Add in-training tooling to find a more optimal threshold for binary classification.

justinxzhao commented 2 years ago

Ludwig uses a default threshold of 0.5 to calculate accuracy for binary classification problems. However, it's highly possible, especially for imbalanced datasets that a threshold of 0.5 is not the best threshold to use.

The AUC measures the performance of a binary classifier averaged across all possible decision thresholds, and is commonly used to determine a better threshold that gets a better balance of precision and recall.

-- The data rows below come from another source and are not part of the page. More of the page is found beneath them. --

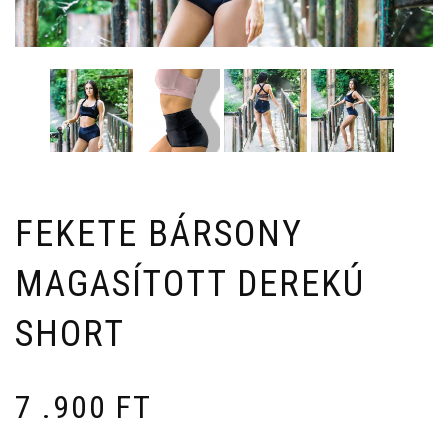
FEKETE BÁRSONY
MAGASÍTOTT DEREKÚ
SHORT
7 .900
FT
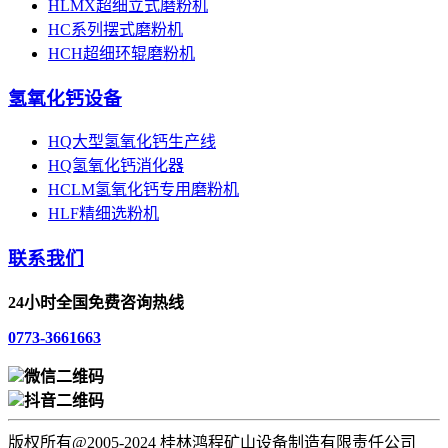
HLMX超细立式磨粉机
HC系列摆式磨粉机
HCH超细环辊磨粉机
氢氧化钙设备
HQ大型氢氧化钙生产线
HQ氢氧化钙消化器
HCLM氢氧化钙专用磨粉机
HLF精细选粉机
联系我们
24小时全国免费咨询热线
0773-3661663
微信二维码
抖音二维码
版权所有@2005-2024 桂林鸿程矿山设备制造有限责任公司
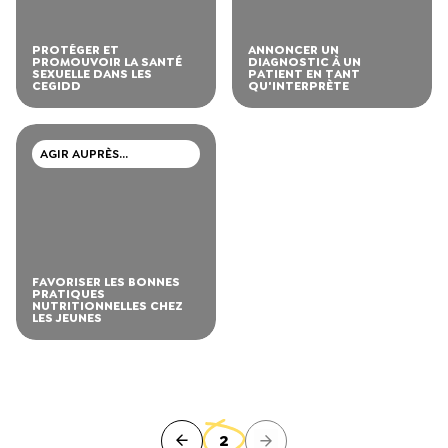
PROTÉGER ET
ANNONCER UN
PROMOUVOIR LA SANTÉ
DIAGNOSTIC À UN
SEXUELLE DANS LES
PATIENT EN TANT
CEGIDD
QU'INTERPRÈTE
AGIR AUPRÈS
D’ADOLESCENTS ET DE
JEUNES ADULTES
FAVORISER LES BONNES
PRATIQUES
NUTRITIONNELLES CHEZ
LES JEUNES
2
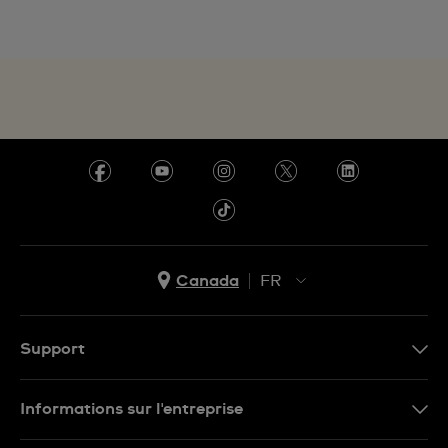
Canada
FR
EN
FR
Support
Nous contacter
Informations sur l'entreprise
FAQ
Espace presse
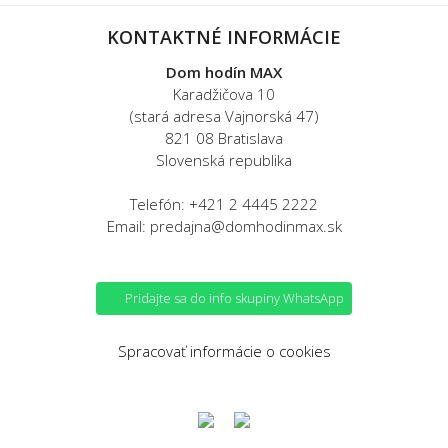
KONTAKTNÉ INFORMÁCIE
Dom hodín MAX
Karadžičova 10
(stará adresa Vajnorská 47)
821 08 Bratislava
Slovenská republika
Telefón: +421 2 4445 2222
Email: predajna@domhodinmax.sk
Pridajte sa do info skupiny WhatsApp
Spracovať informácie o cookies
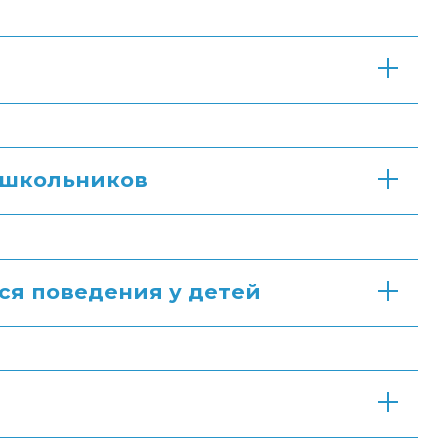
 школьников
ся поведения у детей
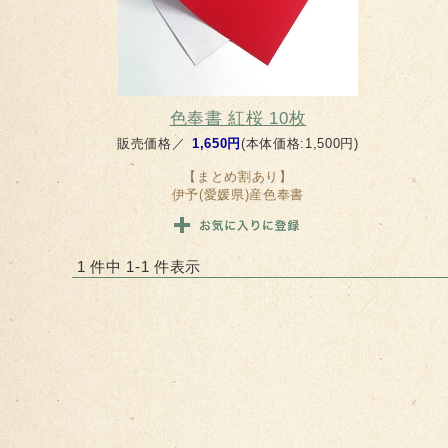
色奉書 紅桜 10枚
販売価格／
1,650円
(本体価格:1,500円)
【まとめ割あり】
伊予(愛媛県)産色奉書
1 件中 1-1 件表示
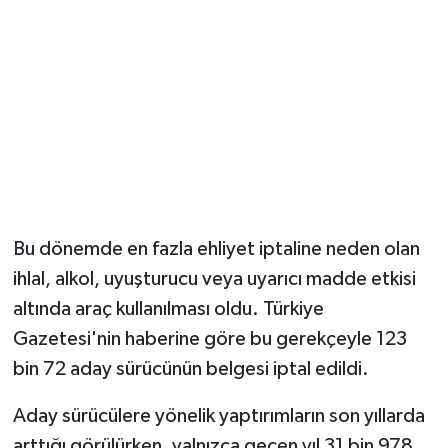
Bu dönemde en fazla ehliyet iptaline neden olan
ihlal, alkol, uyuşturucu veya uyarıcı madde etkisi
altında araç kullanılması oldu. Türkiye
Gazetesi'nin haberine göre bu gerekçeyle 123
bin 72 aday sürücünün belgesi iptal edildi.
Aday sürücülere yönelik yaptırımların son yıllarda
arttığı görülürken, yalnızca geçen yıl 31 bin 978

One such algorithmic outline, proposed by @geoffreyangus and @w4nderlust:

def find_best_threshold(model, output_feature_name, dataset, metric, thresholds:  range(0, 1, 0.05)):
  probabilities = model.predict(dataset)[output_feature_name]['probabilities']
  scores = []
  for threshold in thresholds:
    preds = probabilities[:, 1] > threshold
    metric_score = metric(preds, targets)  # TODO: extract targets from `dataset`
    scores.append(metric_score)
  return threshold[argmax(scores)]

By default, the optimal threshold should be calculated at the end of the training phase.

It would also be useful to expose this as a standalone API.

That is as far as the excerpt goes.